Nicholas Amicucci: Right. Okay. Great. Perfect. And then just as we think about -- just because we know the -- I guess, some of the Calpine assets are going to be hitting the market soon within the PJM, the ones that need to be divested and everything. As we think about kind of the right way or the right asset and kind of portfolio allocation between PJM and Alberta. Any kind of -- and since we're at kind of that 60% that was previously conveyed. Any kind of direction that we should be looking or kind of threshold that we should be seeking when we think of it from a -- to the portfolio competition perspective?

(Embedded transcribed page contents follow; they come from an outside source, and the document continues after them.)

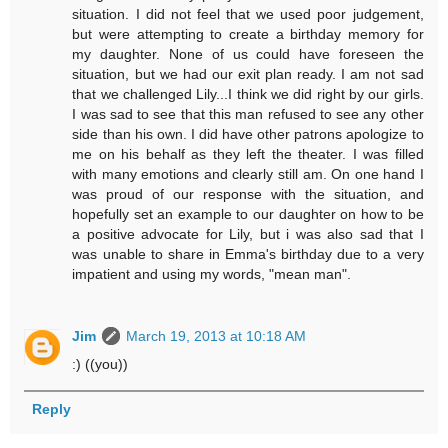
situation. I did not feel that we used poor judgement,
but were attempting to create a birthday memory for
my daughter. None of us could have foreseen the
situation, but we had our exit plan ready. I am not sad
that we challenged Lily...I think we did right by our girls.
I was sad to see that this man refused to see any other
side than his own. I did have other patrons apologize to
me on his behalf as they left the theater. I was filled
with many emotions and clearly still am. On one hand I
was proud of our response with the situation, and
hopefully set an example to our daughter on how to be
a positive advocate for Lily, but i was also sad that I
was unable to share in Emma's birthday due to a very
impatient and using my words, "mean man".
Jim
March 19, 2013 at 10:18 AM
:) ((you))
Reply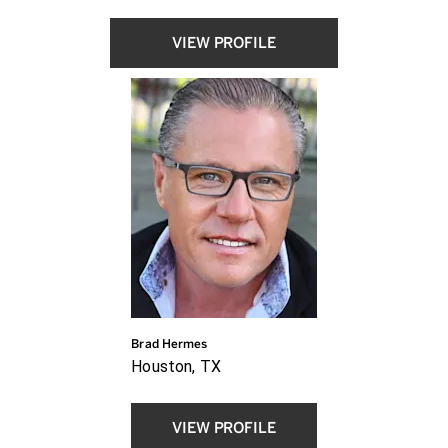
VIEW PROFILE
Brad Hermes
Houston, TX
VIEW PROFILE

Avik Dey: Sure. We are deeply committed to maintaining our investment grade rating. Our contracted for 60% were near 75% today. As you think about our portfolio, we are currently not evaluating any acquisition opportunities in Alberta. Our acquisition effort is heavily focused on U.S. generation or generation that can increase overall contractedness. So we will maintain being above that floor of 60%, but we're comfortable with where we are with regard to our ratings. But that is a strategic barrier and threshold that we wouldn't expect to fall below .
Operator: And our next question comes from Robert Hope of Scotiabank.
Robert Hope: Hoping you can add a little bit of color on the conversations that are ongoing at MCV regarding the 250-megawatt data center I'll take. Have you opened up that process to other parties as I see it's no longer exclusive?
Avik Dey: We have not, Rob. We continue to work with our partners there and continue to advance it.
Robert Hope: All right. And then in your prepared remarks, you mentioned that recontracting pricing is now moving to cost of replacement versus a cost recovery model. And in the annual report, you do highlight that recontracting is a focus for 2026. Can you provide an update on how those discussions are going? And you've already announced one recontracting in 2026. Should we assume that there could be some incremental recontracting announcements for the balance of 2026.
Avik Dey: I think it's safe to assume that we are actively evaluating multiple recontracting opportunities in the U.S. We've got multiple plants that have -- that are expiring between '29 and '31 between [ Freddie ], La Paloma and Decatur. So -- and I think if you reflect back to our Investor Day, we've got $1 billion of adjusted EBITDA opportunity to go capture. And within that or over and above that, we've got incremental recontracting opportunities. So I won't pinpoint a specific outcome in a specific period of time. But I think we've delivered on that already between the announcements that MCV in Arlington Valley and continue to explore other opportunities. We feel confident about the opportunity set though.
Operator: And our next question comes from John Mould of TD Cowen.
John Mould: Maybe just starting with the environment or gas-fired M&A. Could you just maybe give us a sense of how that's evolving relative to the last time we dug in this a bit at the Investor Day and maybe initial progress on the MOU with Apollo and your discussions there?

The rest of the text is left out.